◆ Problem requirements
Exactly the lines below from the line with "Continua a leggere →" through the line with "compartidas." must make up the answer, both ends included and pictures left out.

=-=-=

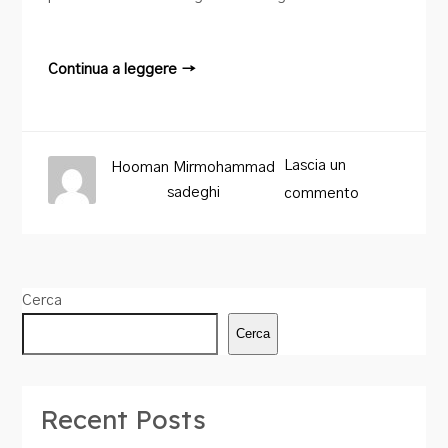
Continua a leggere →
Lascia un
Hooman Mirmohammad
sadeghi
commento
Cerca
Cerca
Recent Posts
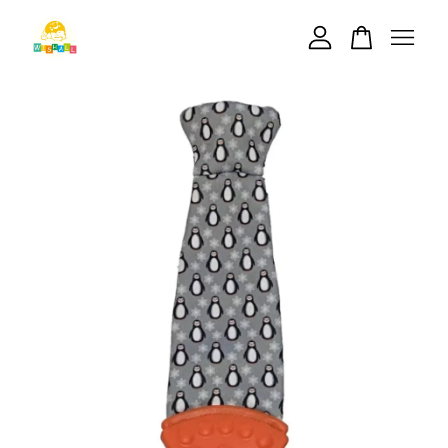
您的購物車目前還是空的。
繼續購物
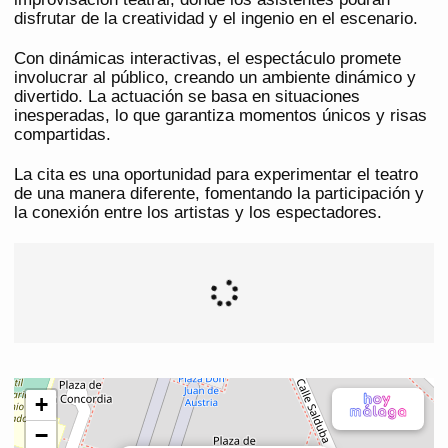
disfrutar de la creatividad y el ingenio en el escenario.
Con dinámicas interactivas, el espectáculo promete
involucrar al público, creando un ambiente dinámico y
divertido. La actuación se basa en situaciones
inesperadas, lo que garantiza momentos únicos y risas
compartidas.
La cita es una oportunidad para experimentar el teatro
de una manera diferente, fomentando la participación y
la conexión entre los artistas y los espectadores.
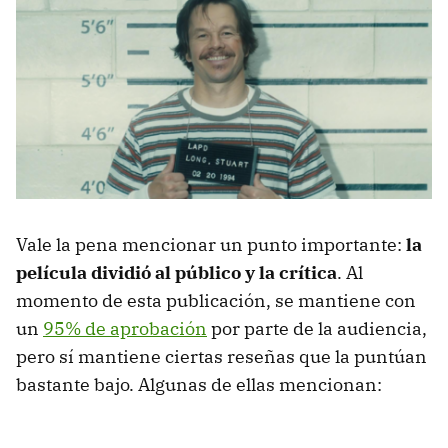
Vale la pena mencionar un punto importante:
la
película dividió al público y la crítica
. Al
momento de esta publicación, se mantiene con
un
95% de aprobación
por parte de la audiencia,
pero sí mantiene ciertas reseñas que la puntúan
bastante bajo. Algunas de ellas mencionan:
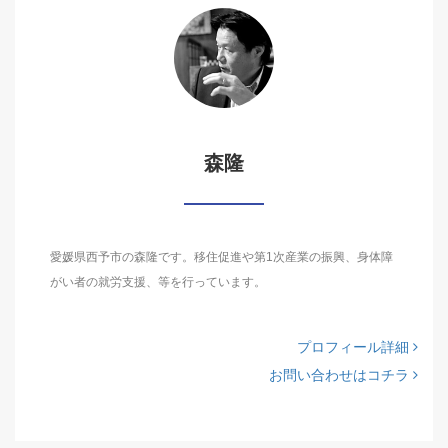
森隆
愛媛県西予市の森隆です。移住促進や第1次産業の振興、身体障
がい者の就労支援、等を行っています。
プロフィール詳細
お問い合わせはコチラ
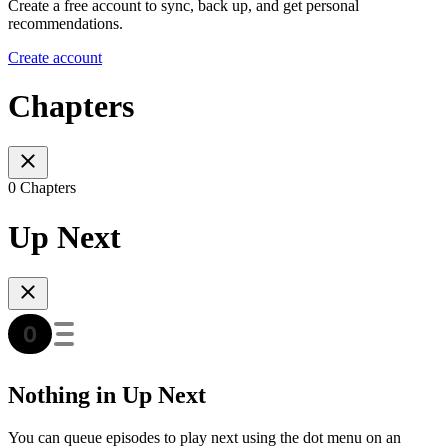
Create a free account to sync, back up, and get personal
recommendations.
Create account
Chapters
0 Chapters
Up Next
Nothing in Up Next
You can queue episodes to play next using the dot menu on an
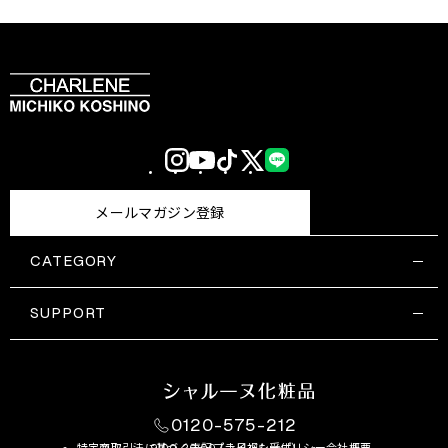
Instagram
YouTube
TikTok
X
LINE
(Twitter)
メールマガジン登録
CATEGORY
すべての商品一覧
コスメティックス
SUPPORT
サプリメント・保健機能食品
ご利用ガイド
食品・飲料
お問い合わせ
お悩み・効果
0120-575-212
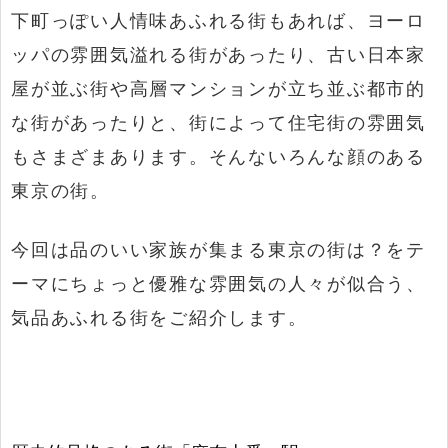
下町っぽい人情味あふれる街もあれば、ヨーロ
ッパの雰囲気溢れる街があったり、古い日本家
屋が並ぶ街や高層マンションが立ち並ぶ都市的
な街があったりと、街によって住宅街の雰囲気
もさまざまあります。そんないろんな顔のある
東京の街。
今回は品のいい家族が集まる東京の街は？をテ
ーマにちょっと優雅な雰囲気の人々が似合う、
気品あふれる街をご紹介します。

=-=-=

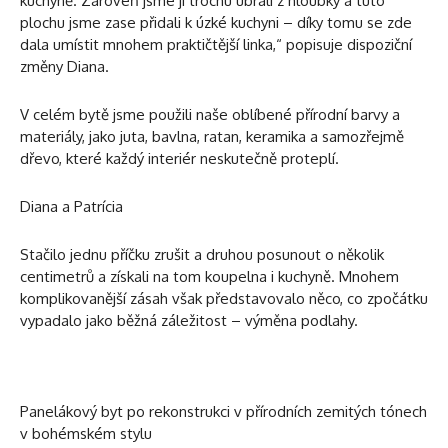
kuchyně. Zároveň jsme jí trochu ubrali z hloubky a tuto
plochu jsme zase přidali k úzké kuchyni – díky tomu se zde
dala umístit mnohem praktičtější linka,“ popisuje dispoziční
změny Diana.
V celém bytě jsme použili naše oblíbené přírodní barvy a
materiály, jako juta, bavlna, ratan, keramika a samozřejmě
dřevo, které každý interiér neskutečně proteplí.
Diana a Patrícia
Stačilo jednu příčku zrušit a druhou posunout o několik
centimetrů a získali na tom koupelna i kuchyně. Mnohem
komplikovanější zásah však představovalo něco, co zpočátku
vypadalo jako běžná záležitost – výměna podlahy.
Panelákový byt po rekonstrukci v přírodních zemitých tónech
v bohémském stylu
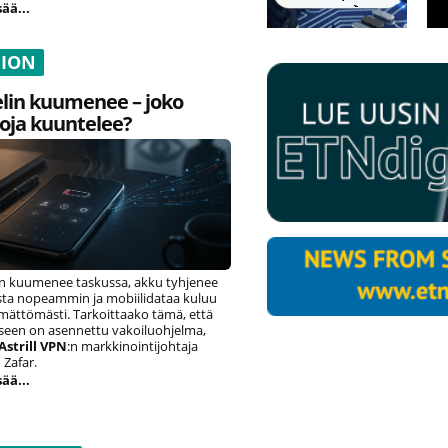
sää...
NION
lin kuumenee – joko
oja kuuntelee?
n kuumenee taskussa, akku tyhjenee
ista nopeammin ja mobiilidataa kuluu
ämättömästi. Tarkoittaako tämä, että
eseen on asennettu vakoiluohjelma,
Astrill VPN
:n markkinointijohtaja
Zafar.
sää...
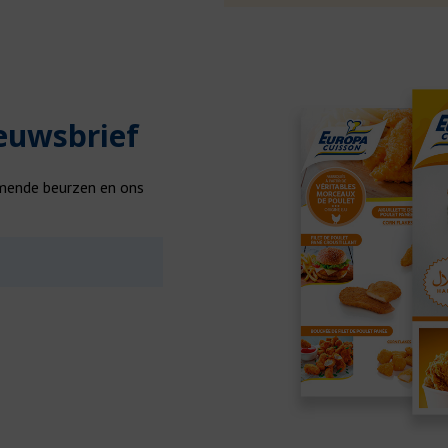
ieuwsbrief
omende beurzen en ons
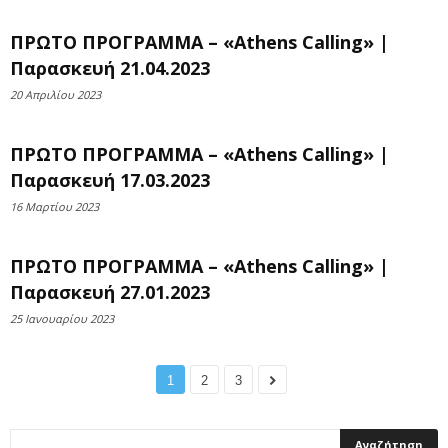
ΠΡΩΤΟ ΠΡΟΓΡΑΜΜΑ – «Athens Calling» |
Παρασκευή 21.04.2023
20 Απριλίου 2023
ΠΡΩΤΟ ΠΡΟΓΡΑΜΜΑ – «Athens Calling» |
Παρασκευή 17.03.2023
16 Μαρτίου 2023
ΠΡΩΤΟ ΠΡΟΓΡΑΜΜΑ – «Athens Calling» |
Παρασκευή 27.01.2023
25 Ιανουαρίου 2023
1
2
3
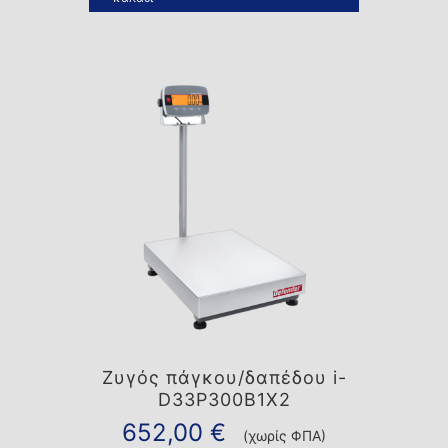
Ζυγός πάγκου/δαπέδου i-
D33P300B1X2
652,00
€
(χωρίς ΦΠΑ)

=-=-=

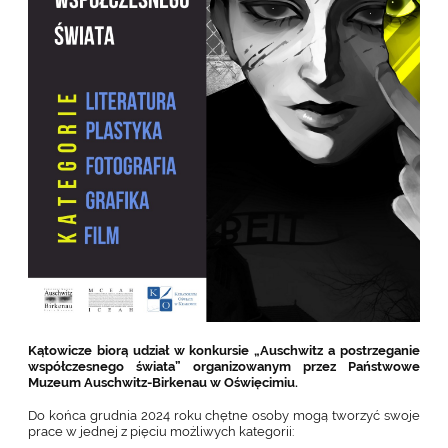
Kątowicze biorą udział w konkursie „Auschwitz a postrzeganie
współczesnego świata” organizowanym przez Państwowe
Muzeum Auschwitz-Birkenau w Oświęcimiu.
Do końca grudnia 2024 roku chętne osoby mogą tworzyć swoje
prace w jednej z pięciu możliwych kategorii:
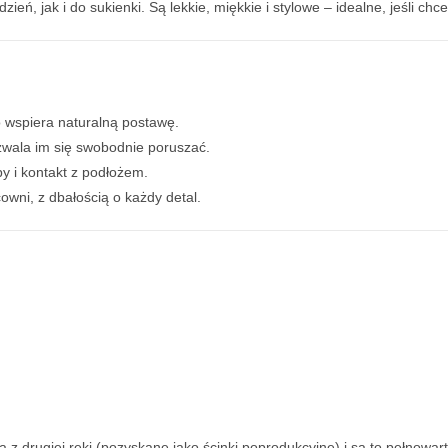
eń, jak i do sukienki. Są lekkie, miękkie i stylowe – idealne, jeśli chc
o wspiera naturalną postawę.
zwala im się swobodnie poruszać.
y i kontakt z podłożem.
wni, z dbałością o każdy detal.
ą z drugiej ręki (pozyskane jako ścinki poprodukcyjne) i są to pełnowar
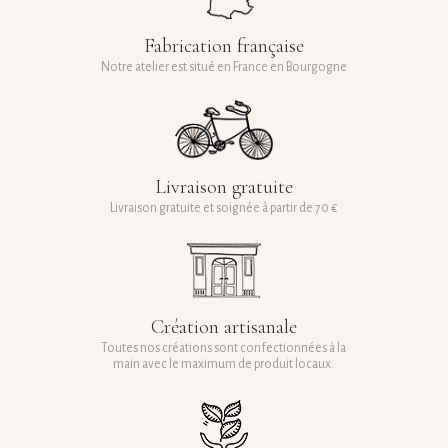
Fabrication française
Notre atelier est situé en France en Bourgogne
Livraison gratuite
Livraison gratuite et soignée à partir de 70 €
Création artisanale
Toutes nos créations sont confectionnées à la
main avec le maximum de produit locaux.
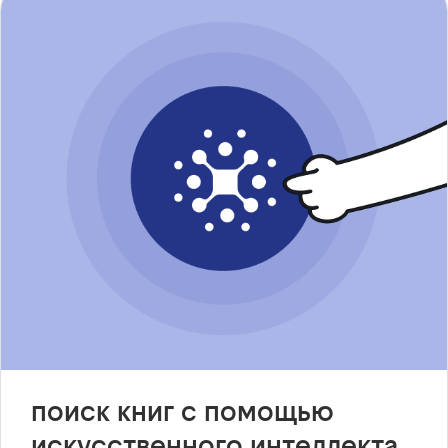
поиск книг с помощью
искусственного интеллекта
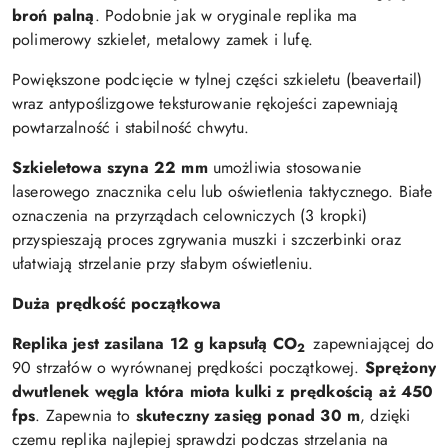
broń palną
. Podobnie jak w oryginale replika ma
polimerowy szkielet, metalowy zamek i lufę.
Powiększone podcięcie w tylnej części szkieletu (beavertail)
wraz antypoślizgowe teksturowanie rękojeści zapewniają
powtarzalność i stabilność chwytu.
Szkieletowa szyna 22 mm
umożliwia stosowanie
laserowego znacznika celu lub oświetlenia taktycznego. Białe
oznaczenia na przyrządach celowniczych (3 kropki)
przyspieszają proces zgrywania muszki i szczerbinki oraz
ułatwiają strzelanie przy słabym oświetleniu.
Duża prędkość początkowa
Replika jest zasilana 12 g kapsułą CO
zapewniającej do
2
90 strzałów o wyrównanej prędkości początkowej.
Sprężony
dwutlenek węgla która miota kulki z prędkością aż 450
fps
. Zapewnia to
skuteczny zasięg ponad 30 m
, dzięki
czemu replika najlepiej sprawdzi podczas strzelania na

=-=-=

◆ Result
Continua a leggere →
Lascia un
Hooman Mirmohammad
sadeghi
commento
Cerca
Cerca
Recent Posts
您的購物車目前還是空的。
繼續購物
disfrutar de la creatividad y el ingenio en el escenario.
Con dinámicas interactivas, el espectáculo promete
involucrar al público, creando un ambiente dinámico y
divertido. La actuación se basa en situaciones
inesperadas, lo que garantiza momentos únicos y risas
compartidas.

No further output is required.